If Cuba’s biggest wave of protests in decades was spontaneous, the government’s response was anything but.

Without a Castro in power for the first time since the 1959 communist revolution, it fell to President Miguel Díaz-Canel, a stodgy party technocrat, to answer thousands of Cubans who thronged the streets calling for freedom and a better life.

In a broadcast of more than four hours on Monday, Díaz-Canel lined up his cabinet to explain in great detail what the government was doing to help the people and why the US was to blame.

The script was as old as the challenges facing the single-party state: a failed economy and an ossified political system.

Few Cubans will have been convinced by their leader. They know the reality: a near-bankrupt state, a chronic lack of dollars and an inefficient command economy incapable of producing food and basic goods.

Although Sunday’s protests were a serious and rare challenge to the government, the authorities acted with relative restraint. Police and special forces avoided directly confronting demonstrators, though some arrests were made. Internet connections have been cut to prevent protesters from using social media to mobilise.

“The next 72 hours will be critical,” said one former ambassador to Havana. “If the protests subside, there will be some erosion of government authority and dissent may become endemic. But if this escalates, you never know what will happen.”
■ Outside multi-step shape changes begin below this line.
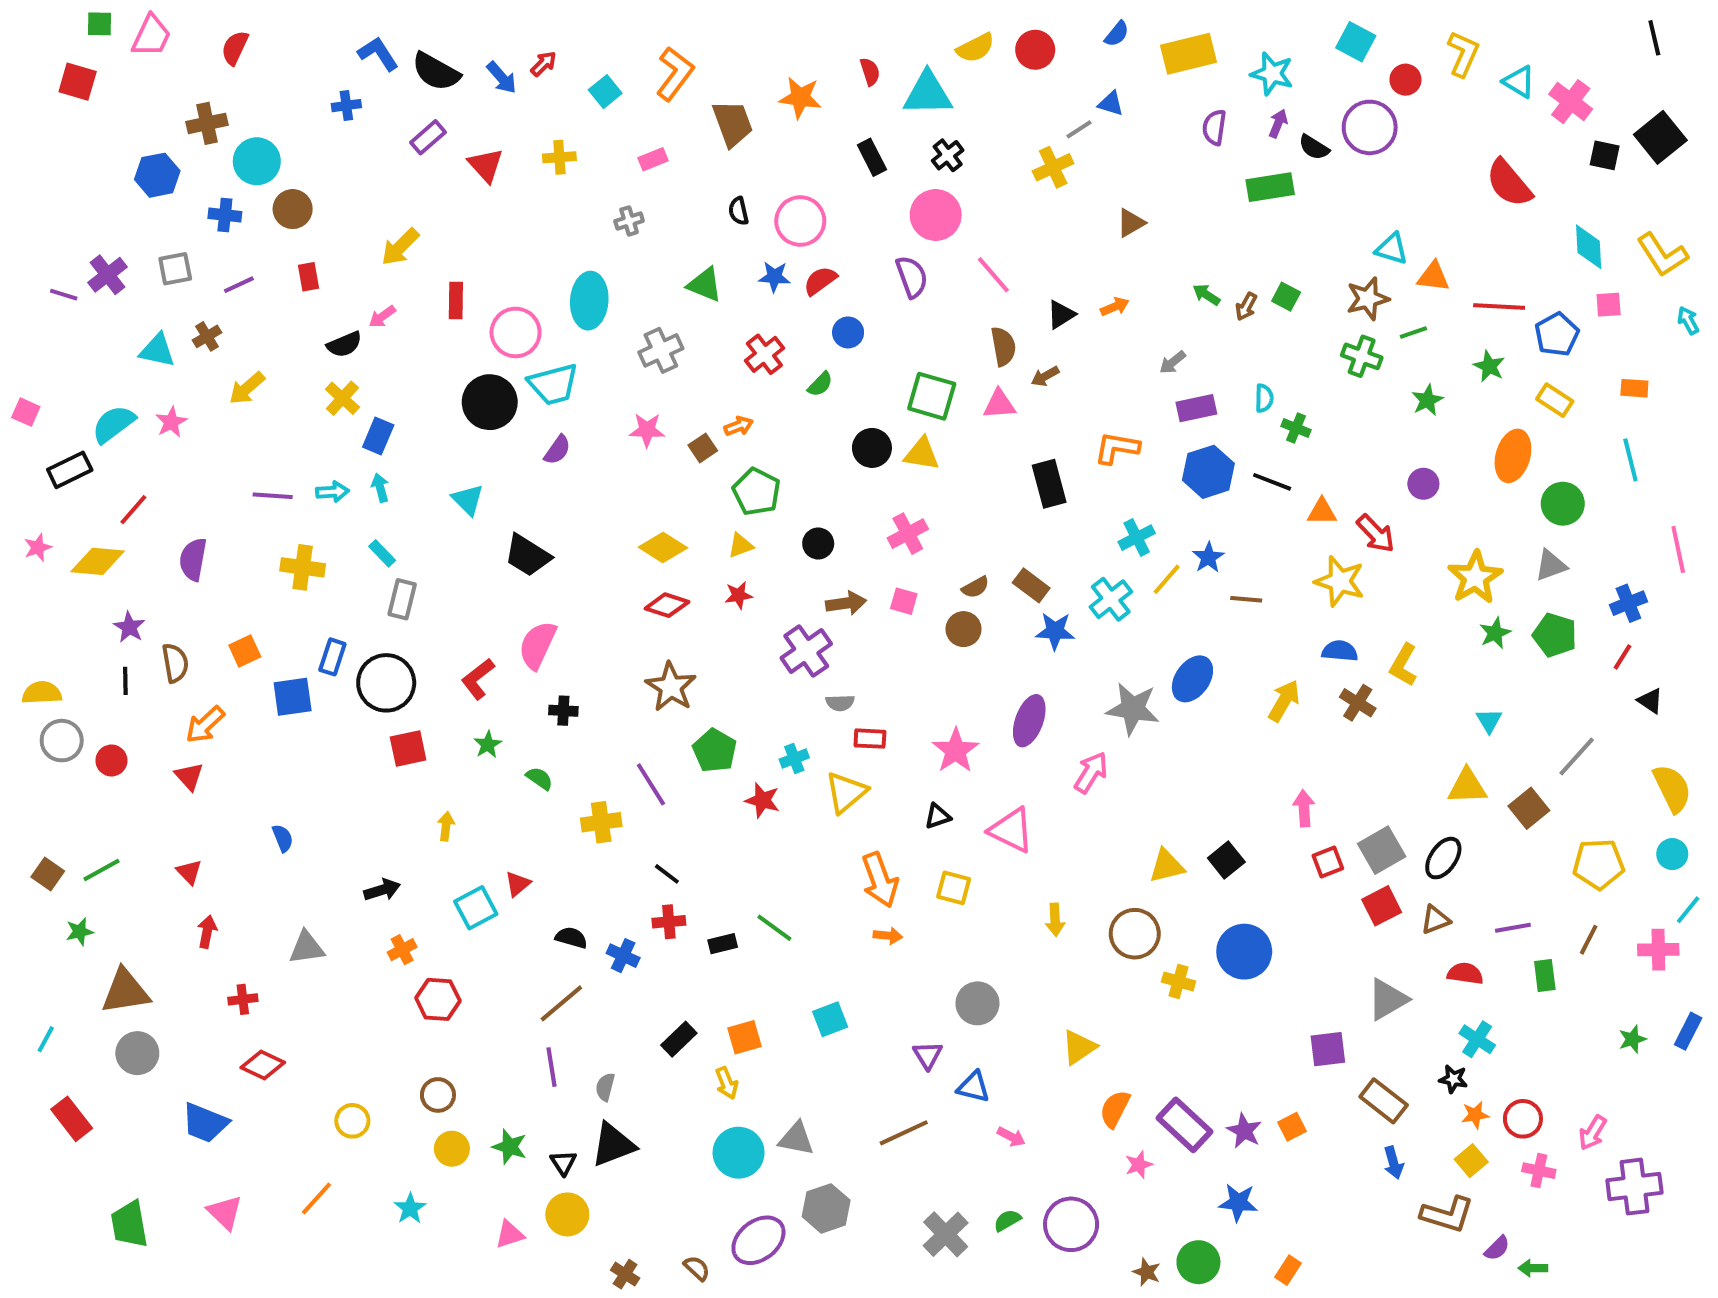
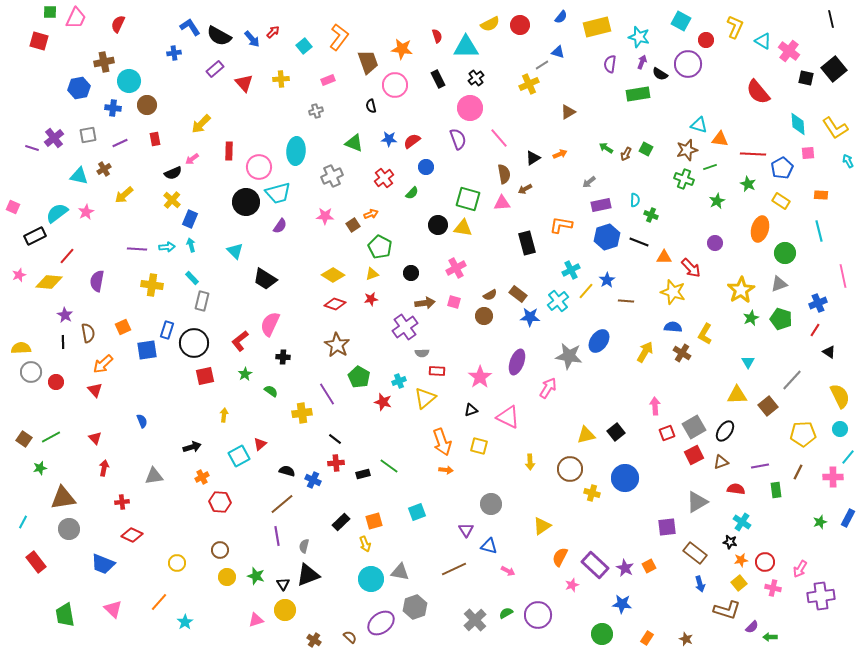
pink circle: (800, 221) -> (395, 85), moved
cyan star: (410, 1208) -> (185, 622), moved
brown star: (1147, 1272) -> (686, 639), moved

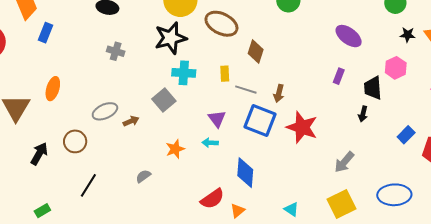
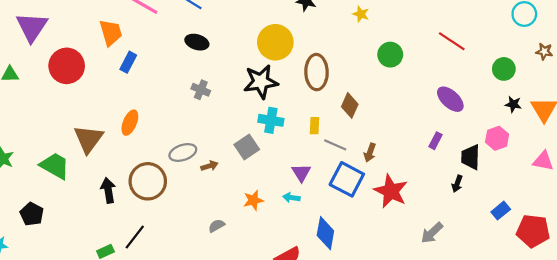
brown ellipse: (221, 24) -> (316, 72), turned 56
brown circle: (75, 141) -> (148, 181), size x1.5
black arrow: (39, 154) -> (108, 190), turned -45
black line: (88, 185) -> (135, 237), moved

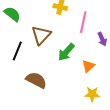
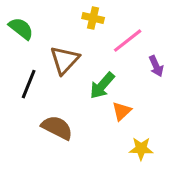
pink line: (83, 22) -> (128, 41), turned 40
orange triangle: (88, 66) -> (122, 111), moved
Long queues for basic necessities, one of the protesters’ complaints, are not new in Cuba. More damaging for the government has been a recent upsurge in coronavirus cases. Cuba has long trumpeted its strong public health system as a cornerstone of the revolution and it controlled the pandemic well last year.
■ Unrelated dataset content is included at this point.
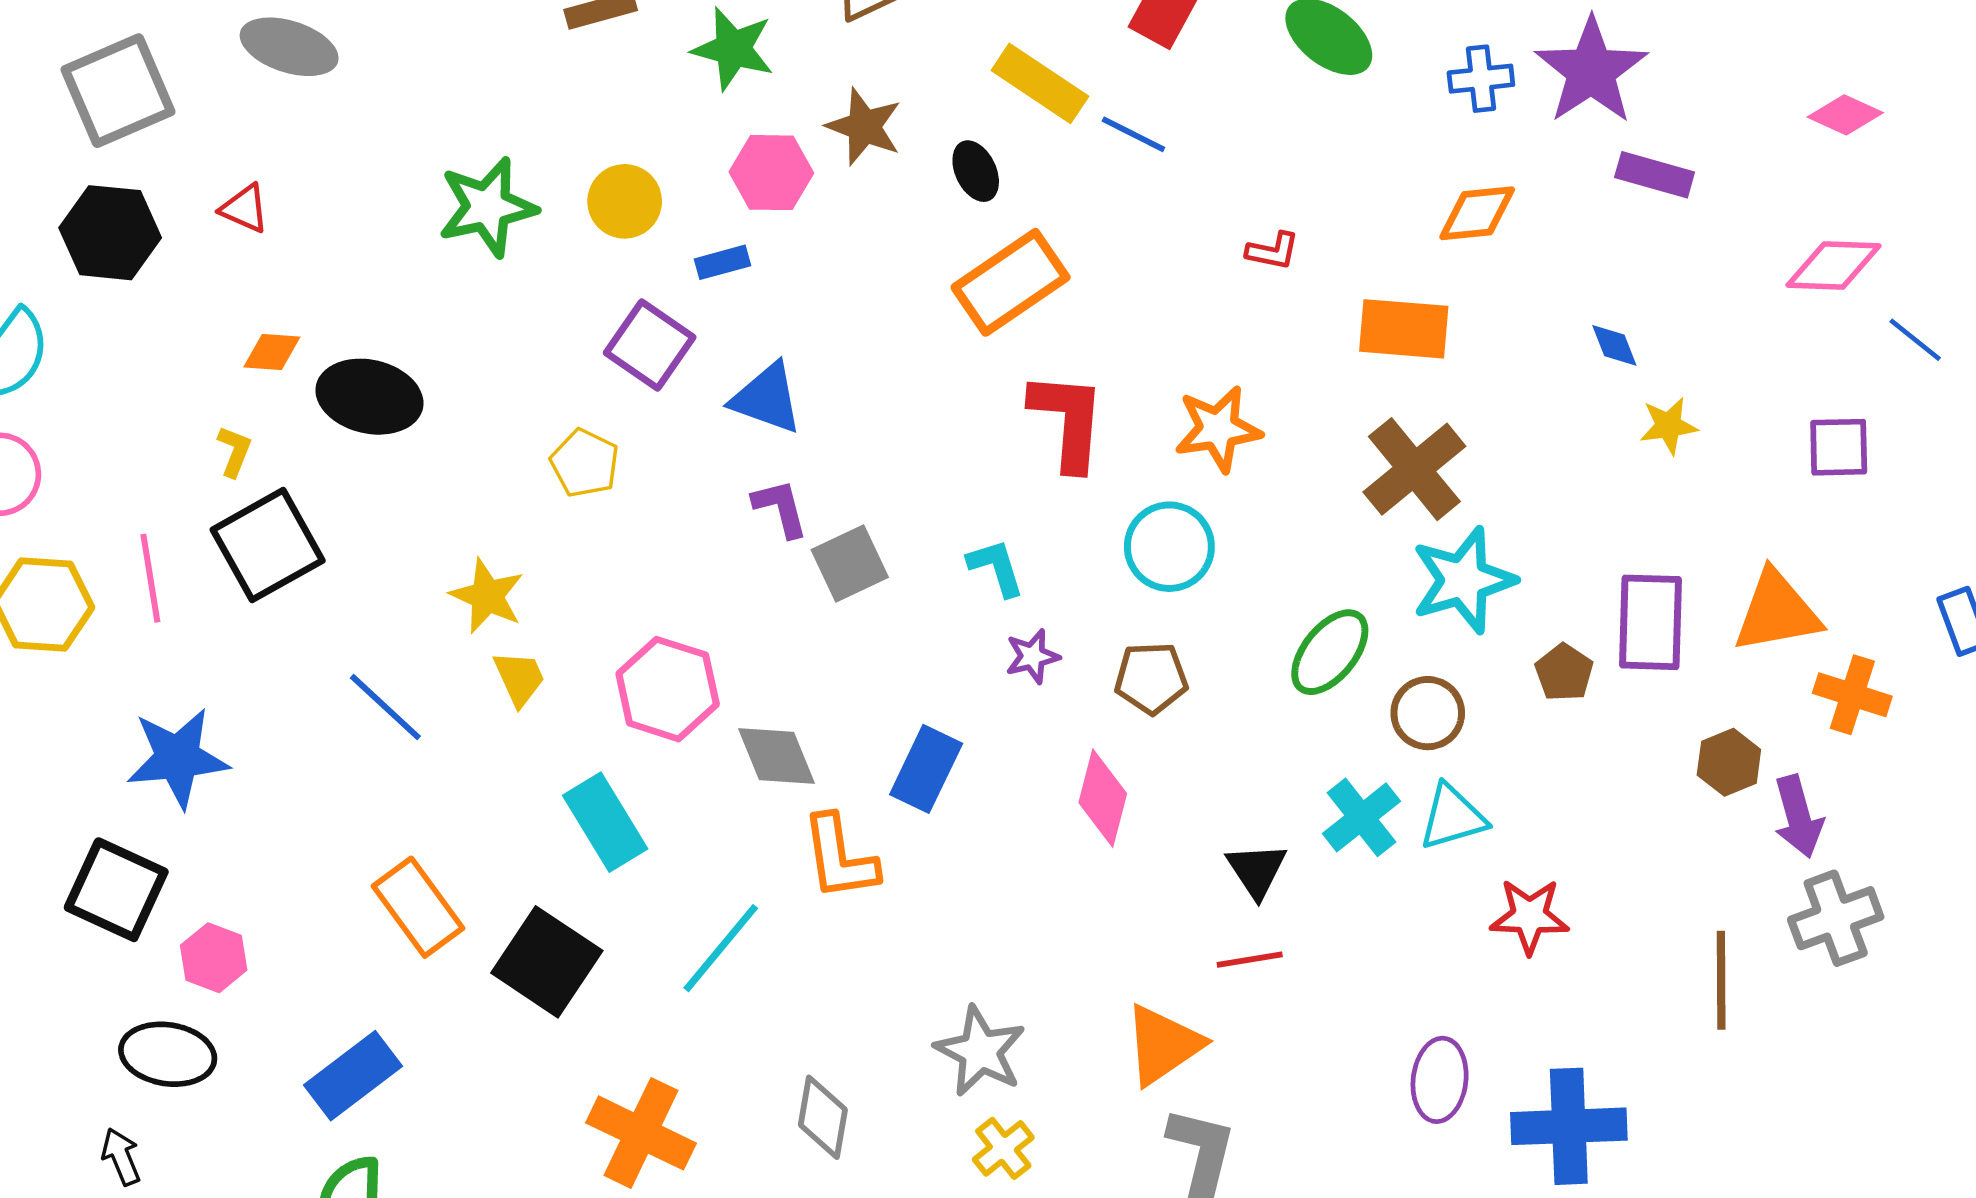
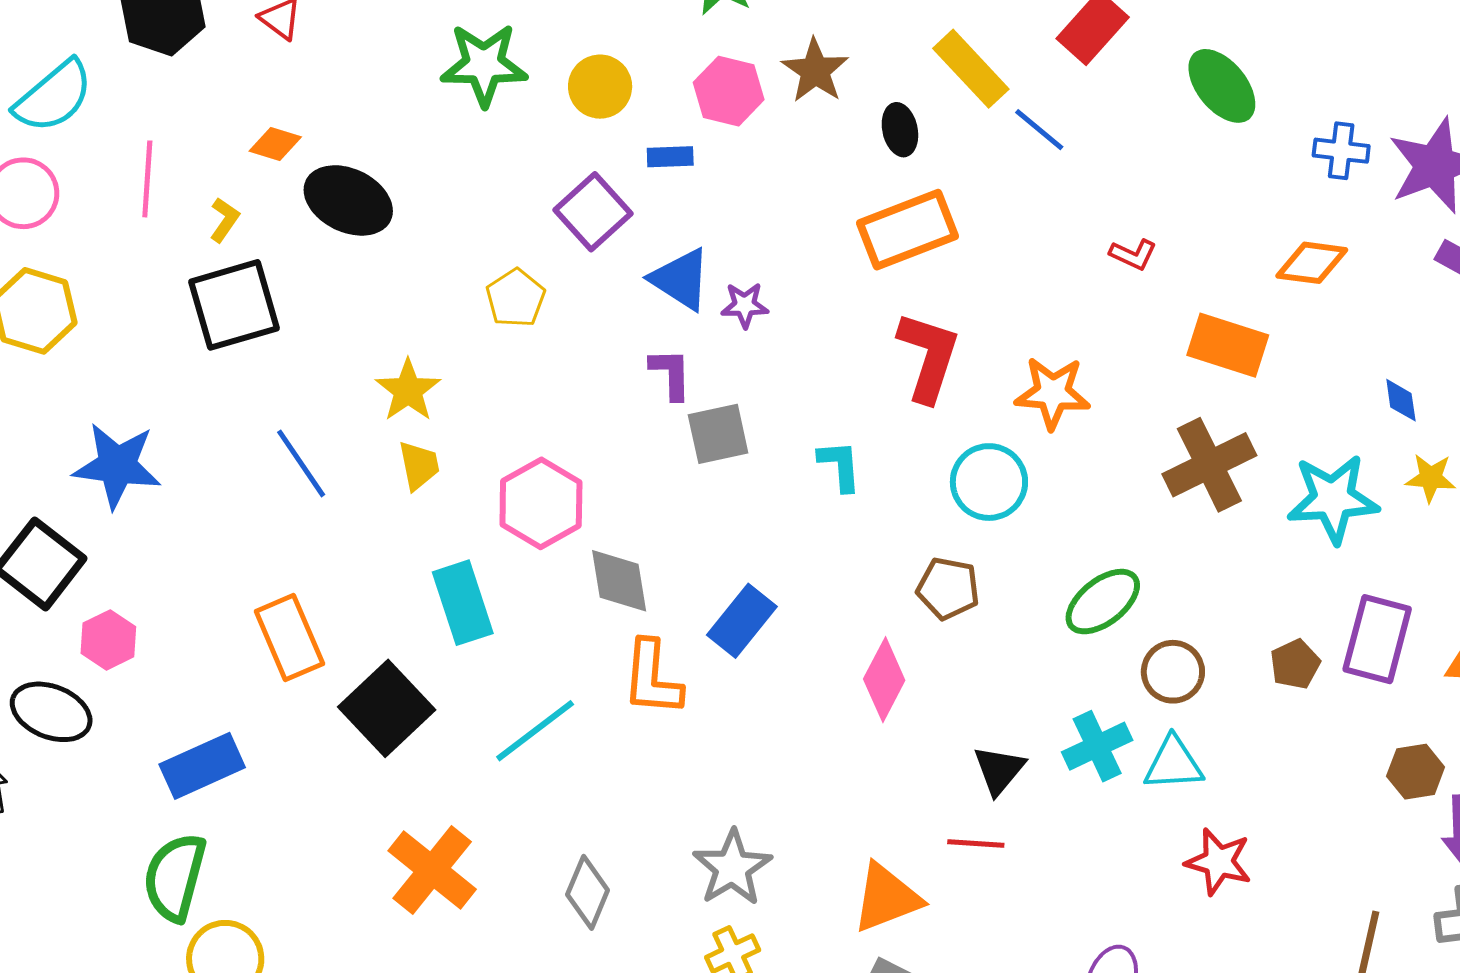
pink line: (150, 578) -> (147, 179), moved
cyan star: (1463, 580) -> (1333, 499), moved
purple star: (1032, 656) -> (745, 305), moved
Desperate for tourist dollars, officials earlier this year reopened the country to Russian visitors and the number of coronavirus infections rocketed. Cuba’s seven-day average of new cases is now the highest of any major Latin American nation in proportion to its population, though the country is deploying two home-produced vaccines.

Months of tight pandemic restrictions have prevented many Cubans from working, complicating a daily struggle to secure basic necessities. Attempts to reform the economy at the start of the year by devaluing the peso sharply have pushed up inflation. Stop-go policies allowing payment in dollars, then banning them in favour of euros, have made matters worse.

Foreign investment has been crippled by the tightening of the US embargo from 2019, something that has also complicated the sending of remittances.

Díaz-Canel will be hoping that his foreign backers — Russia, China and Venezuela — can help. None is enthusiastic about a fresh bailout but none wants to lose a useful ally either.

If the Cuban government has few good options, the Biden administration also faces difficult choices. Joe Biden’s response was notable for its harsh tone. He called for “the Cuban regime to hear their people and serve their needs . . . rather than enriching themselves”. Caught between pressure from the Republicans and the Cuban-American lobby for a hard line and the desire of leftwing Democrats for a revival of Obama-era detente, the administration has so far left the tighter Trump-era embargo intact.

Joe Garcia, a Cuban-American former Democrat congressman, said the Havana government’s position reminded him of the Spartan fable of the boy who stole a fox and hid it in his cloak. “They would rather have a fox eat their entrails than admit the system isn’t working,” he said.